Allah’ın sevgisinden ümidinizi kesmeyin
.
Enbiya Suresinin 107. ayetinde, Hz. Peygamber’e şöyle seslenilmektedir: “Biz, seni alemlere, sadece sevgimizin bir açılımı, bir sevgi pınarı olarak gönderdik.”
İslam dininde Yaradanın en çok vurgulanan özelliği O’ nun “Rahman” ve “Rahim” oluşudur. Bu iki kavram besmele içerisinde geçmekte ve besmele hayatın hemen her alanında yer bulmaktadır. Bu iki sıfat, “Çok Seven ve Çok Şefkatli olan” olarak dilimize çevrilebilir.
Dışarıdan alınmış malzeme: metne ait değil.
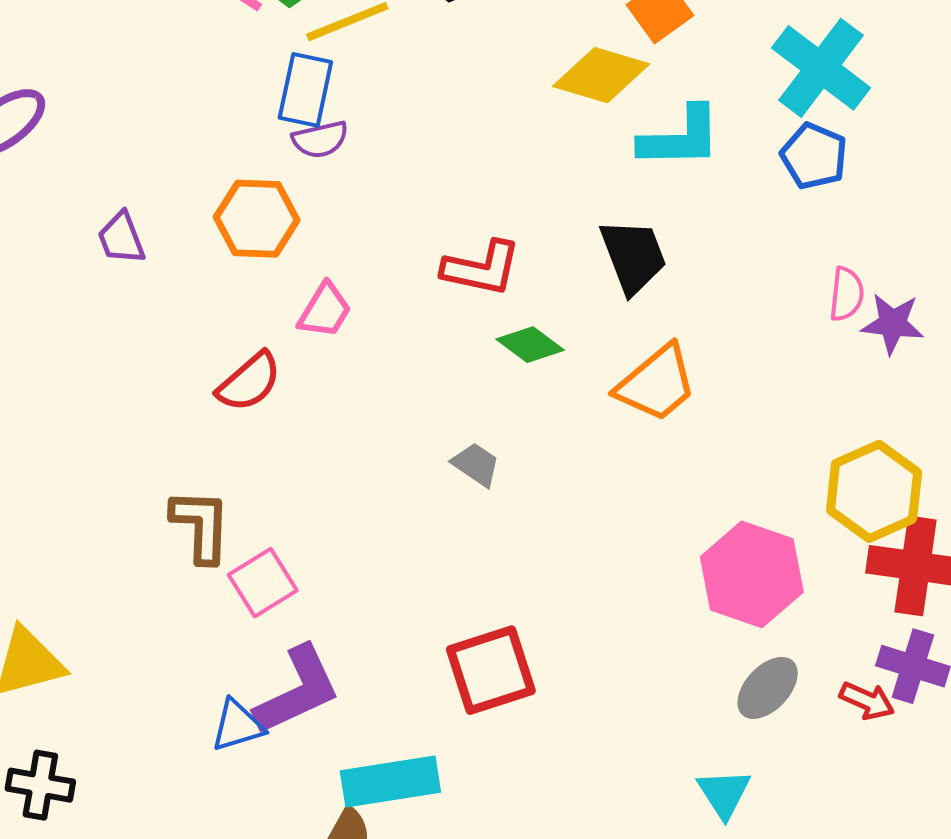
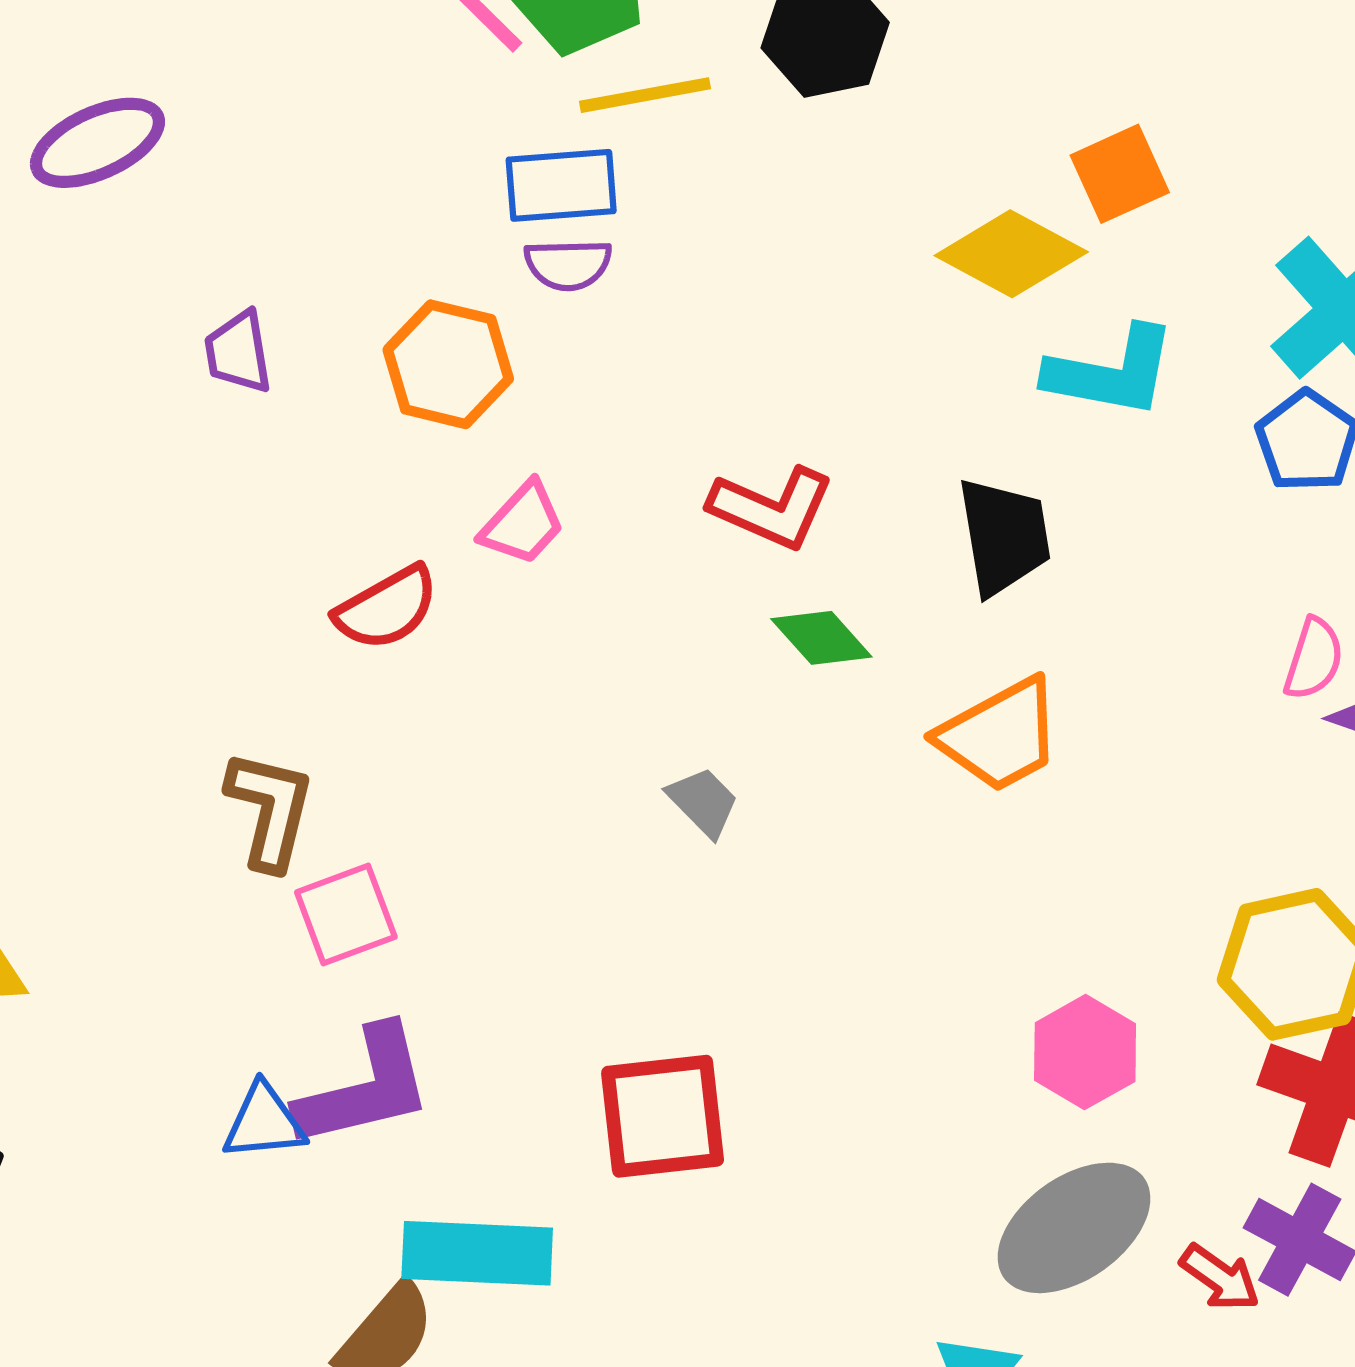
blue rectangle: (305, 90) -> (561, 185), turned 62
pink hexagon: (752, 574) -> (1085, 1052), size x0.7
gray ellipse: (768, 688) -> (1074, 1228), size x1.5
Bir işe başlarken söylenen bu sözde “Seven bir Yaratıcı” anılmaktadır.
“Rahmetim, gazabımı geçmiştir.” (Buhari, Tevhid, 55) hadisinde de Yaradanın sevgisi vurgulanmıştır.
İslamın özü sevgidir
“Allah, yakında, sizinle, aranızda düşmanlık bulunan kimseler arasında bir sevgi var edecektir. Allah her şeye gücü yetendir. Allah çok bağışlayan, çok müşfik olandır.” (Mümtahine, 7) ayetinde, düşmanlığı da sevgiye dönüştüren bir yaklaşım görülmektedir.
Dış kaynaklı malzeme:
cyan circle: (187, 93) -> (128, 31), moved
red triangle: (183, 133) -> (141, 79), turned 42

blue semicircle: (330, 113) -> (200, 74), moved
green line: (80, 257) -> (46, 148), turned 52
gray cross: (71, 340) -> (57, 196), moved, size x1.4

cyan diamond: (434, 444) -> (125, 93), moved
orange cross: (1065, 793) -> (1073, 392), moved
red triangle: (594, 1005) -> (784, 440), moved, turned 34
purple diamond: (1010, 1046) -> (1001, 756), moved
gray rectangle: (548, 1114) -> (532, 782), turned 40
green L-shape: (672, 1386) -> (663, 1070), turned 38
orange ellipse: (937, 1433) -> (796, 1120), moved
“İman etmedikçe cennete giremezsiniz, birbirinizi sevmedikçe de (gerçek anlamda) iman etmiş olamazsınız.” (Müslim, İmân, 93; Tirmizî, Sıfâtu’l-Kıyâme, 56) hadisinde insanların birbirini sevmesi ile iman bir arada tutulmuş, sevgi imana koşul olarak sunulmuştur. Cennete kavuşmanın yolu olarak sevgiyi öneren Rabbimiz, insanların birbirini sevmesini istemekte ve “Çok Seven” olarak karşımıza çıkmaktadır.
Sevgi temeline dayanan vahiy sürecinde, bu değer Kur’an’ da en derin ifadesini bulmuştur:
“(O zaman Musa, Allah’a seslenerek): “ Ey Rabbim! Beni ve kardeşimi bağışla ve bizi sevgi ve şefkatine kabul et; çünkü Sen, sevgi ve şefkat gösterenler içinde en çok sevgi ve şefkat gösterensin!” demişti.” (Araf, 151)
Enbiya Suresinin 107. ayetinde, Hz. Peygamber’e şöyle seslenilmektedir: “Biz, seni alemlere, sadece sevgimizin bir açılımı, bir sevgi pınarı olarak gönderdik.”
En’am Suresi 12. ayette Allah, sevgiyi kendine zorunluluk olarak görmüştür. (O, sevgiyi kendine zorunlu kılmıştır)
Bu ayeti peygamberimizin bir yaşantısıyla örnekleyebiliriz:
“Hz. Peygamber’ in huzuruna bir takım esirler gelmişti. Bunların içinde emzikli bir kadın vardı. Çocuğu kaybolmuştu. Kadın göğsüne biriken sütü sağıyor, çocuklara verip emziriyordu, esirler arasında çocuğunu bulunca hemen alıp onu sinesine bastı ve derin bir şefkatle çocuğunu emzirmeye başladı. Bu yüksek şefkat tablosunu görünce Hz. Peygamber yanındakilere şunu sordu:
- Şu kadının kendi çocuğunu ateşe atacağını sanır mısınız?
Yanındakiler hayır, atmamaya gücü yettikçe atmaz dedi.
Hz. Peygamber:
- İşte Yüce Allah kullarına bu kadının çocuğuna şefkatinden daha merhametlidir, diye cevap verdi.” (Kitabu’l- Edeb 28).
Yaradanı “seven” olarak algılayan birey için kendisi de “sevilen” olacaktır.